Our first task was locating an electronic version of the first Harry Potter book, Harry Potter and the Sorcerer's Stone in French, Russian and Swedish. This was relatively easy in French and Russian, as those languages are spoken by a much greater amount of people than Swedish. Fortunately, we did successfully locate each text in each language. We then decided, that for the purpose of our research, tagging and analyzing the entire book would produce too large of a corpus for us to be able to effectively address our research question. We initially decided to analyze the first and last paragraphs and to identify neologisms created by J.K. Rowling (such as Quidditch, Expelliarmus, etc), but found we did not find many neologisms in these chapters. We added the eighth chapter as well, even after adding a third chapter to analyze, our list of true neologisms was still short. As a group, we decided to widen our scope. We decided that neologisms existed in the Harry Potter world, but in the first book (which is largely an introduction to the universe Rowling created) there was not an adequate amount to address our research question. Thus we created a new method of analysis, a concept called the “Rowlingism.” A Rowlingism is a creation of J. K. Rowling’s that is specific to the Harry Potter world, such as certain spells, classes, houses, families, characters, foods, and places. In each language, we then assembled our three chapters into individual XML documents to begin our markup process.
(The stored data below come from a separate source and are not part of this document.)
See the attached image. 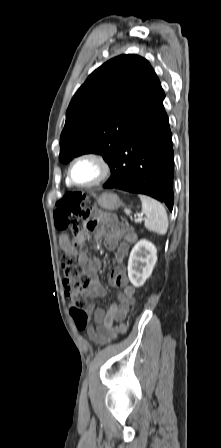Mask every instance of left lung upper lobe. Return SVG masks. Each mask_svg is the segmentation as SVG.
<instances>
[{"label": "left lung upper lobe", "instance_id": "left-lung-upper-lobe-1", "mask_svg": "<svg viewBox=\"0 0 221 448\" xmlns=\"http://www.w3.org/2000/svg\"><path fill=\"white\" fill-rule=\"evenodd\" d=\"M164 94L149 62L120 55L96 69L73 96L60 137L62 163L97 153L110 164L149 106Z\"/></svg>", "mask_w": 221, "mask_h": 448}]
</instances>
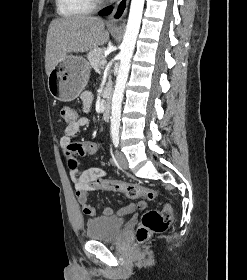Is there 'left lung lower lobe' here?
Returning <instances> with one entry per match:
<instances>
[{
    "label": "left lung lower lobe",
    "mask_w": 247,
    "mask_h": 280,
    "mask_svg": "<svg viewBox=\"0 0 247 280\" xmlns=\"http://www.w3.org/2000/svg\"><path fill=\"white\" fill-rule=\"evenodd\" d=\"M111 11H112V8L105 9L100 13V15H103V16L108 15V14H110Z\"/></svg>",
    "instance_id": "0a47b994"
}]
</instances>
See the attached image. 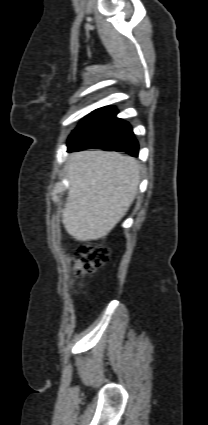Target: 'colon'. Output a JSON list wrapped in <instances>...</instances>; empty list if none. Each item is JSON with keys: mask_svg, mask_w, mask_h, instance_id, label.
I'll return each mask as SVG.
<instances>
[{"mask_svg": "<svg viewBox=\"0 0 208 425\" xmlns=\"http://www.w3.org/2000/svg\"><path fill=\"white\" fill-rule=\"evenodd\" d=\"M108 259L109 252L107 248L95 242L82 244L73 257L75 270L79 276L96 272Z\"/></svg>", "mask_w": 208, "mask_h": 425, "instance_id": "5ec220e1", "label": "colon"}]
</instances>
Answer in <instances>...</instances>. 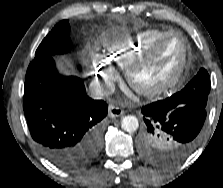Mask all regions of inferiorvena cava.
Returning <instances> with one entry per match:
<instances>
[{
	"instance_id": "inferior-vena-cava-1",
	"label": "inferior vena cava",
	"mask_w": 223,
	"mask_h": 188,
	"mask_svg": "<svg viewBox=\"0 0 223 188\" xmlns=\"http://www.w3.org/2000/svg\"><path fill=\"white\" fill-rule=\"evenodd\" d=\"M115 91V85L111 81L94 80L89 85V93L93 99H102Z\"/></svg>"
}]
</instances>
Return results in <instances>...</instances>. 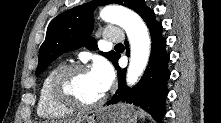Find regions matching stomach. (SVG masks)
Instances as JSON below:
<instances>
[{
    "label": "stomach",
    "mask_w": 221,
    "mask_h": 123,
    "mask_svg": "<svg viewBox=\"0 0 221 123\" xmlns=\"http://www.w3.org/2000/svg\"><path fill=\"white\" fill-rule=\"evenodd\" d=\"M137 113L127 104H115L96 110L92 115H85L76 123H136Z\"/></svg>",
    "instance_id": "0dacf381"
}]
</instances>
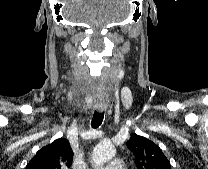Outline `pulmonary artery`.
Returning <instances> with one entry per match:
<instances>
[{
	"mask_svg": "<svg viewBox=\"0 0 208 169\" xmlns=\"http://www.w3.org/2000/svg\"><path fill=\"white\" fill-rule=\"evenodd\" d=\"M125 169V165L122 159L119 158H114L111 161H109L108 164L101 168H96V169Z\"/></svg>",
	"mask_w": 208,
	"mask_h": 169,
	"instance_id": "pulmonary-artery-1",
	"label": "pulmonary artery"
}]
</instances>
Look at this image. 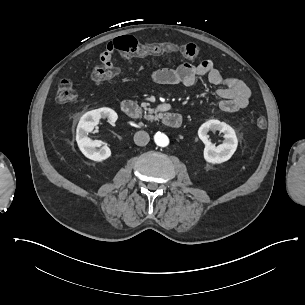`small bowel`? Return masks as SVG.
Instances as JSON below:
<instances>
[{
    "label": "small bowel",
    "mask_w": 305,
    "mask_h": 305,
    "mask_svg": "<svg viewBox=\"0 0 305 305\" xmlns=\"http://www.w3.org/2000/svg\"><path fill=\"white\" fill-rule=\"evenodd\" d=\"M102 63H113L116 48L107 42L101 48ZM153 82L161 85L192 86L198 78L206 77L214 85H221L217 95L221 99L218 108L226 112H236L245 108L251 96L248 85L234 77H224L211 60H203L198 64H181L176 68H161L151 72Z\"/></svg>",
    "instance_id": "small-bowel-1"
}]
</instances>
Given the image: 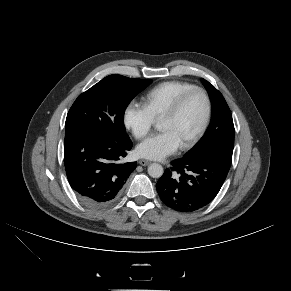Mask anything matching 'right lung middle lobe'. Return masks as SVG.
<instances>
[{
  "instance_id": "1",
  "label": "right lung middle lobe",
  "mask_w": 291,
  "mask_h": 291,
  "mask_svg": "<svg viewBox=\"0 0 291 291\" xmlns=\"http://www.w3.org/2000/svg\"><path fill=\"white\" fill-rule=\"evenodd\" d=\"M151 82L121 75L105 77L75 100L67 114L65 136L75 132L125 133V109Z\"/></svg>"
}]
</instances>
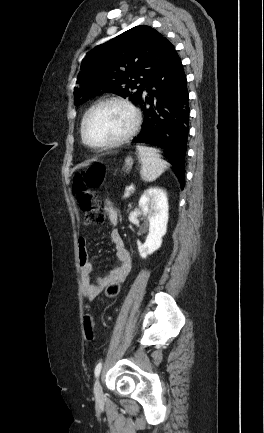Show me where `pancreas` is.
I'll use <instances>...</instances> for the list:
<instances>
[{
  "mask_svg": "<svg viewBox=\"0 0 264 433\" xmlns=\"http://www.w3.org/2000/svg\"><path fill=\"white\" fill-rule=\"evenodd\" d=\"M130 196V193L128 194V195H126L125 193H124V195L122 196V198L123 199H126V198H128Z\"/></svg>",
  "mask_w": 264,
  "mask_h": 433,
  "instance_id": "1",
  "label": "pancreas"
}]
</instances>
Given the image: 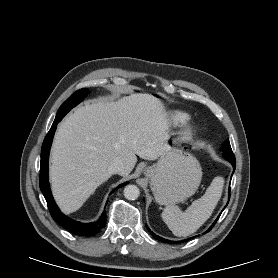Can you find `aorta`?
I'll return each instance as SVG.
<instances>
[{
  "mask_svg": "<svg viewBox=\"0 0 278 278\" xmlns=\"http://www.w3.org/2000/svg\"><path fill=\"white\" fill-rule=\"evenodd\" d=\"M140 191L136 185H128L124 188V197L128 200H135L139 197Z\"/></svg>",
  "mask_w": 278,
  "mask_h": 278,
  "instance_id": "obj_1",
  "label": "aorta"
}]
</instances>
First and foremost, we needed to develop tagging guidelines so that all three documents would follow the same structure. The root element was established as < HarryPotter> , then subdivided into < chapter> elements containing < para> elements which then contain < sentence> elements, which contain < word> elements. Speaking quotes were tagged within sentences as < q> . At the beginning of each chapter, the < chapter> tag had the attribute “title.” We tagged paragraphs, sentences and words using Regular Expressions. Our Regex worked for the most part, but we did run into some issues. In Swedish, our Regex did not account for the three additional letters in the Swedish alphabet, ö, ä, and å. It would segment complete words into two words because it registered the accented words as being the end of a word element. For example the word utanför, meaning “outside,” was tagged as < word> utanf</word> < word> ör</word> . This was easy to fix using search and replaces methods. One issue we ran into in the Russian text is that our Regex for tagging words was not tagging hyphenated words such as что-то as one word, but rather as two. This was also fixed using search and replace methods. Now that we established the bare bones of our markup, we were able to move forward with more in depth tagging.
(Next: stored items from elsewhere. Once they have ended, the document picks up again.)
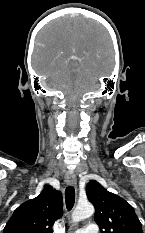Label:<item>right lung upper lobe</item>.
Here are the masks:
<instances>
[{
	"instance_id": "right-lung-upper-lobe-1",
	"label": "right lung upper lobe",
	"mask_w": 145,
	"mask_h": 233,
	"mask_svg": "<svg viewBox=\"0 0 145 233\" xmlns=\"http://www.w3.org/2000/svg\"><path fill=\"white\" fill-rule=\"evenodd\" d=\"M62 212L61 193L48 185L36 198L14 211L3 233H52V226Z\"/></svg>"
}]
</instances>
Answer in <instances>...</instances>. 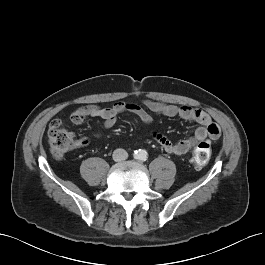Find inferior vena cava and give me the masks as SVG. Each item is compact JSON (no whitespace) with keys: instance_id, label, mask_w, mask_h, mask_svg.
<instances>
[{"instance_id":"obj_1","label":"inferior vena cava","mask_w":265,"mask_h":265,"mask_svg":"<svg viewBox=\"0 0 265 265\" xmlns=\"http://www.w3.org/2000/svg\"><path fill=\"white\" fill-rule=\"evenodd\" d=\"M112 156H113L114 161L119 162V161H123L127 159L128 153L126 152V150L119 148V149L114 150Z\"/></svg>"}]
</instances>
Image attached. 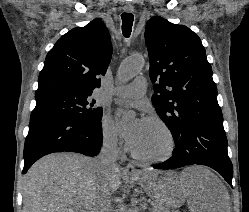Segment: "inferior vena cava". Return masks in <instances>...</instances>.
<instances>
[{"label":"inferior vena cava","instance_id":"602c4592","mask_svg":"<svg viewBox=\"0 0 249 212\" xmlns=\"http://www.w3.org/2000/svg\"><path fill=\"white\" fill-rule=\"evenodd\" d=\"M118 148L117 140H104L99 156L94 162L99 170V188L102 196H106L101 202L102 212H111V194H108L106 188L110 184V174L112 168H119L117 164Z\"/></svg>","mask_w":249,"mask_h":212}]
</instances>
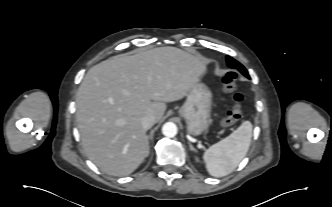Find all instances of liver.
<instances>
[{
    "label": "liver",
    "instance_id": "6515ba94",
    "mask_svg": "<svg viewBox=\"0 0 332 207\" xmlns=\"http://www.w3.org/2000/svg\"><path fill=\"white\" fill-rule=\"evenodd\" d=\"M206 72L197 55L161 47L118 55L93 66L76 98V120L87 157L104 173L126 176L147 154L143 116L158 122L166 102L182 99Z\"/></svg>",
    "mask_w": 332,
    "mask_h": 207
}]
</instances>
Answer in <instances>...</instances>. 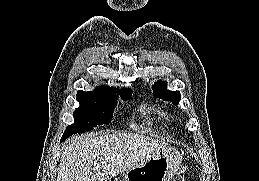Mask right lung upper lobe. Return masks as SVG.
<instances>
[{
    "mask_svg": "<svg viewBox=\"0 0 259 181\" xmlns=\"http://www.w3.org/2000/svg\"><path fill=\"white\" fill-rule=\"evenodd\" d=\"M117 92L120 94V96L122 98L130 96L132 93L129 88L128 89L123 88L121 90H117L115 88L102 86V87H98L94 91H90V92H85V91L80 90V91H78L77 95H89V96L104 97V98H116Z\"/></svg>",
    "mask_w": 259,
    "mask_h": 181,
    "instance_id": "1",
    "label": "right lung upper lobe"
}]
</instances>
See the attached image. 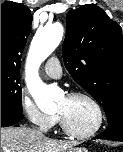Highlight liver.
Instances as JSON below:
<instances>
[{
	"instance_id": "6515ba94",
	"label": "liver",
	"mask_w": 123,
	"mask_h": 152,
	"mask_svg": "<svg viewBox=\"0 0 123 152\" xmlns=\"http://www.w3.org/2000/svg\"><path fill=\"white\" fill-rule=\"evenodd\" d=\"M77 142L49 139L26 127L1 128V152H66Z\"/></svg>"
}]
</instances>
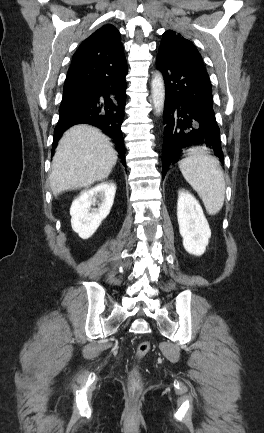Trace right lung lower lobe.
I'll return each mask as SVG.
<instances>
[{
	"mask_svg": "<svg viewBox=\"0 0 264 433\" xmlns=\"http://www.w3.org/2000/svg\"><path fill=\"white\" fill-rule=\"evenodd\" d=\"M126 74V61L120 64L101 61L72 64L63 88L53 147L71 126L91 124L113 139L119 157L126 165L121 131L126 104Z\"/></svg>",
	"mask_w": 264,
	"mask_h": 433,
	"instance_id": "1",
	"label": "right lung lower lobe"
}]
</instances>
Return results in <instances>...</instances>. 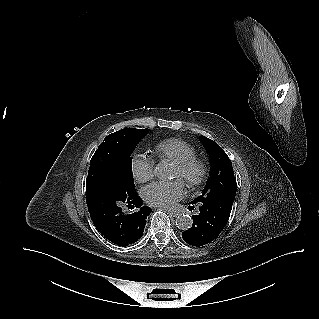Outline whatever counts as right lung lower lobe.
I'll return each mask as SVG.
<instances>
[{
    "label": "right lung lower lobe",
    "instance_id": "right-lung-lower-lobe-1",
    "mask_svg": "<svg viewBox=\"0 0 319 319\" xmlns=\"http://www.w3.org/2000/svg\"><path fill=\"white\" fill-rule=\"evenodd\" d=\"M117 186L104 184L86 189V202L96 229L112 243L124 247L143 236L151 208L143 206L142 199L134 191L127 194ZM123 205L137 208V212L123 213Z\"/></svg>",
    "mask_w": 319,
    "mask_h": 319
}]
</instances>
Our next step was to identify all Rowlingisms within the text and tag them properly. Initially we tagged some Rowlingisms as <Rowl> with attributes other, character, noun or place. Other Rowlingisms were tagged as <other>, some nouns that are Rowlingisms were tagged <noun> with attributes object, creature, activity, house, housePersons, potion, spell, class, or edible. Some places ended up being tagged as <place> with attributes of magical or normal. And finally, some characters ended up being tagged <character> also with the attributes of magical or normal. We quickly realized that our initial method of contextual markup was not uniform in all three documents and thus we decided to redo our method to create a uniform and simpler method of accomplishing our contextual tagging. With all the variation between Rowlingisms being tagged as both <Rowl> and elements such as <noun>, <place>, <other> and <character>, we decided that everything would be tagged as <Rowl> with attributes stating their function. Instead of <Rowl character=””> we decided to give characters xml:ids to facilitate searching for characters for future analysis. Thus the element <Rowl> contained the mixed content attributes of id (xml:id), house, housepersons, family, class, spell, adj, noun or place. After creating a clean, functional schema to follow for our contextual markup, we were able to quickly edit our three documents so that they were all uniform to facilitate further analysis and use of other technologies drawing from our uniform XML documents.